Regarding the unconfirmed negotiated settlement agreements with
participants in KPMG’s Isle of Man offshore corporate structure posted by the
media, the Department
of Justice noted that section 241 of the
ITA prohibits CRA employees from disclosing taxpayer information, and that the
details of any negotiated settlement agreements entered into with the CRA would
qualify as taxpayer information.
In speaking about negotiated settlement agreements generally, the CRA explained that these agreements tend to require the payment of all outstanding
taxes within 60 days, and therefore guarantee that these amounts are recovered.
The CRA emphasized that it has an obligation to maximize value for taxpayers, which
involves weighing the strength of its legal position and evidence against the
uncertain and costly nature of litigation. The CRA stressed that it will sometimes pursue litigation on principle, and risk the
possibility of not recovering any taxes owing.

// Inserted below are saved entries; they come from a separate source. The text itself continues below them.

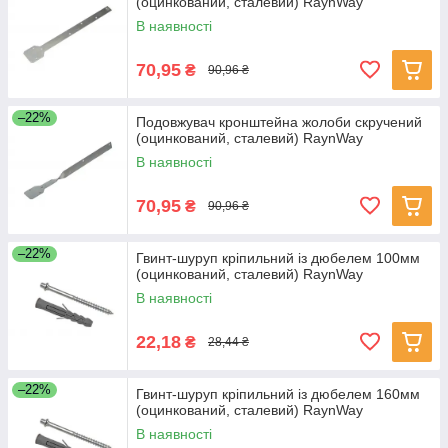
(оцинкований, сталевий) RaynWay
В наявності
70,95
₴
90,96 ₴
–22%
Подовжувач кронштейна жолоби скручений
(оцинкований, сталевий) RaynWay
В наявності
70,95
₴
90,96 ₴
–22%
Гвинт-шуруп кріпильний із дюбелем 100мм
(оцинкований, сталевий) RaynWay
В наявності
22,18
₴
28,44 ₴
–22%
Гвинт-шуруп кріпильний із дюбелем 160мм
(оцинкований, сталевий) RaynWay
В наявності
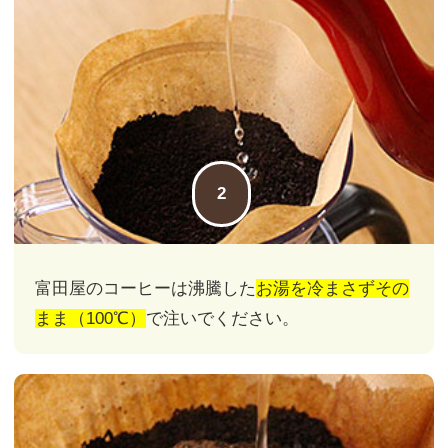
2
富田屋のコーヒーは沸騰した
お湯を冷まさずその
まま（100℃）
で注いでください。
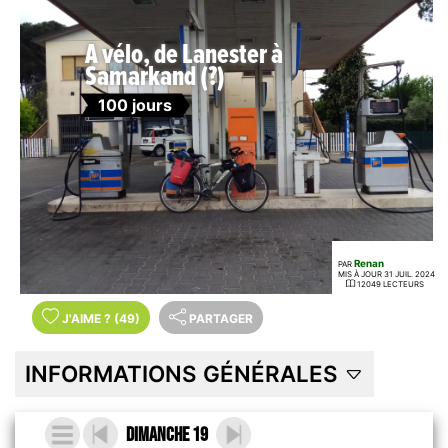
A vélo, de Lanester à
Samarkand (?)
100 jours
Renan
PAR
MIS À JOUR 31 JUIL. 2024
12049 LECTEURS
J'AIME
?
(49)
PARTAGER
INFORMATIONS GÉNÉRALES
Dimanche 19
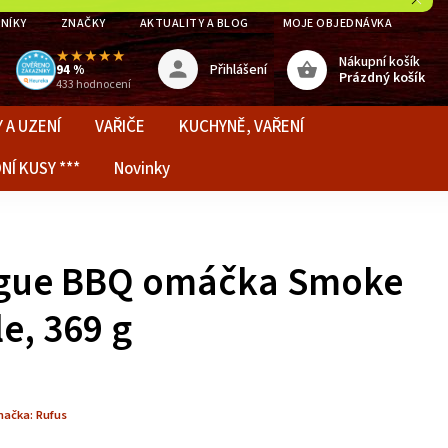
NÍKY
ZNAČKY
AKTUALITY A BLOG
MOJE OBJEDNÁVKA
★★★★★
Nákupní košík
Přihlášení
94 %
Prázdný košík
433 hodnocení
 A UZENÍ
VAŘIČE
KUCHYNĚ, VAŘENÍ
NÍ KUSY ***
Novinky
ague BBQ omáčka Smoke
e, 369 g
načka:
Rufus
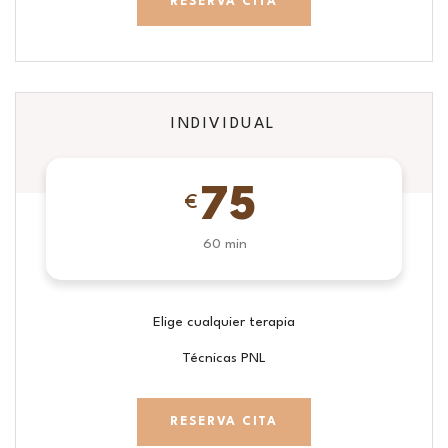
RESERVA CITA
INDIVIDUAL
75
€
60 min
Elige cualquier terapia
Técnicas PNL
RESERVA CITA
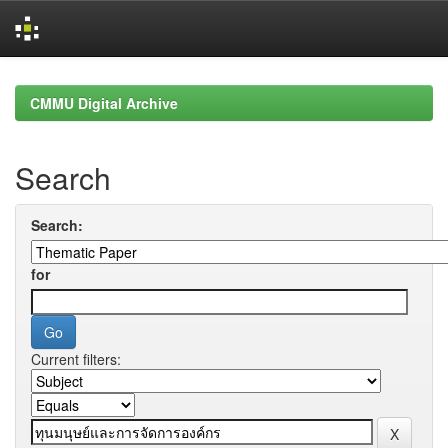
Skip
navigation
CMMU Digital Archive
Search
Search:
for
Current filters:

While the CRA could not confirm to the Committee that the negotiated settlement agreement
posted by the media in relation to KPMG’s Isle of Man offshore corporate
structure is authentic, it commented on the agreement’s characteristics and the
CRA’s usual practices. The CRA noted that the agreement posted by the media would allow for the collection of
outstanding taxes dating back 15 to 16 years, which is exceptional. It stated that a traditional compliance review of businesses and
high net worth individuals generally examines between two and four previous tax
years and that, in cases of aggressive tax planning, the CRA usually undertakes
a six-year review. The CRA explained that it can justify the examination of 16 tax years in exceptional
cases only, and that penalties – such as the “gross negligence penalty” –
are pursued in less than 1% of all cases.

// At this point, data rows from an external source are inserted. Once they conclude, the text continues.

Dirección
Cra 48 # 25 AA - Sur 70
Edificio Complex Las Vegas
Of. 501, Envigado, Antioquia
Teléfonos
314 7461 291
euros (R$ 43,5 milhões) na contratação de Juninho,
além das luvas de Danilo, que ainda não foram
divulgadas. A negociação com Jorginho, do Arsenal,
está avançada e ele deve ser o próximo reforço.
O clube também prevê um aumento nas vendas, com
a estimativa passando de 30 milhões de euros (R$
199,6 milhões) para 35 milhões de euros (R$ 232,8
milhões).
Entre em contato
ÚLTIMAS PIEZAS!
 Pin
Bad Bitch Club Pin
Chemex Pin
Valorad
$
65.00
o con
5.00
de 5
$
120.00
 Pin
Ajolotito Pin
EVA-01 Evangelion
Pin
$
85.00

The CRA mentioned that, when compared to a traditional six-year audit of cases
involving aggressive tax planning, the recovery of taxes owing that date back
15 to 16 years would likely double the amount that the CRA would receive.
Furthermore, it underlined
that the alleged negotiated settlement agreement
between KPMG clients and the CRA that was posted by the media indicates that no immunity from criminal prosecution would be granted
to any party that consented to the agreement’s terms. As well, the CRA highlighted that a taxpayer signing such an agreement would have waived his/her
right to appeal or to object to the CRA’s assessment of their outstanding taxes.
Concerning the number of alleged negotiated settlement agreements
concluded with those using KPMG’s Isle of Man offshore corporate structure, the CRA explained that it could not confirm that any agreements had been concluded, but
noted that the CRA had been seeking the names of 21 KPMG clients in its action
before the court, and is now seeking the names of only six clients.
In relation to cases involving Isle of Man offshore corporate tax
planning structures, Mr.
Lareau called on the Minister of National Revenue to refuse negotiated
settlement agreements, and said that these cases should instead be pursued in
The CRA provided the Committee with an independent review of its management of the
discovery and handling of KPMG’s Isle of Man offshore corporate structure.
According to it,
this review – which was conducted by a former dean of Dalhousie University’s
Schulich School of Law – found that the CRA had acted appropriately.
Regarding its Isle of Man offshore corporate structure, KPMG stated that no CRA employees were involved in the development of the structure,
and that it did not seek an advance income tax ruling to ascertain the
structure’s level of compliance with applicable tax legislation.
of National Revenue commented that the CRA does not – and will
not – offer amnesty to any taxpayer; the negotiated settlement agreements it
offers carry an appropriately punitive element in the repayment of taxes owing.
The CRA believed that negotiated settlement agreements are an appropriate tool to be
used in meeting its obligations to the Crown and to Canadian citizens. It added that, where appropriate, the CRA remains willing to settle any
tax-related cases that are currently before the courts.
Finally, according to the Minister
of National Revenue, the CRA is actively targeting taxpayers who hide
income or assets offshore, or evade the taxes that they owe.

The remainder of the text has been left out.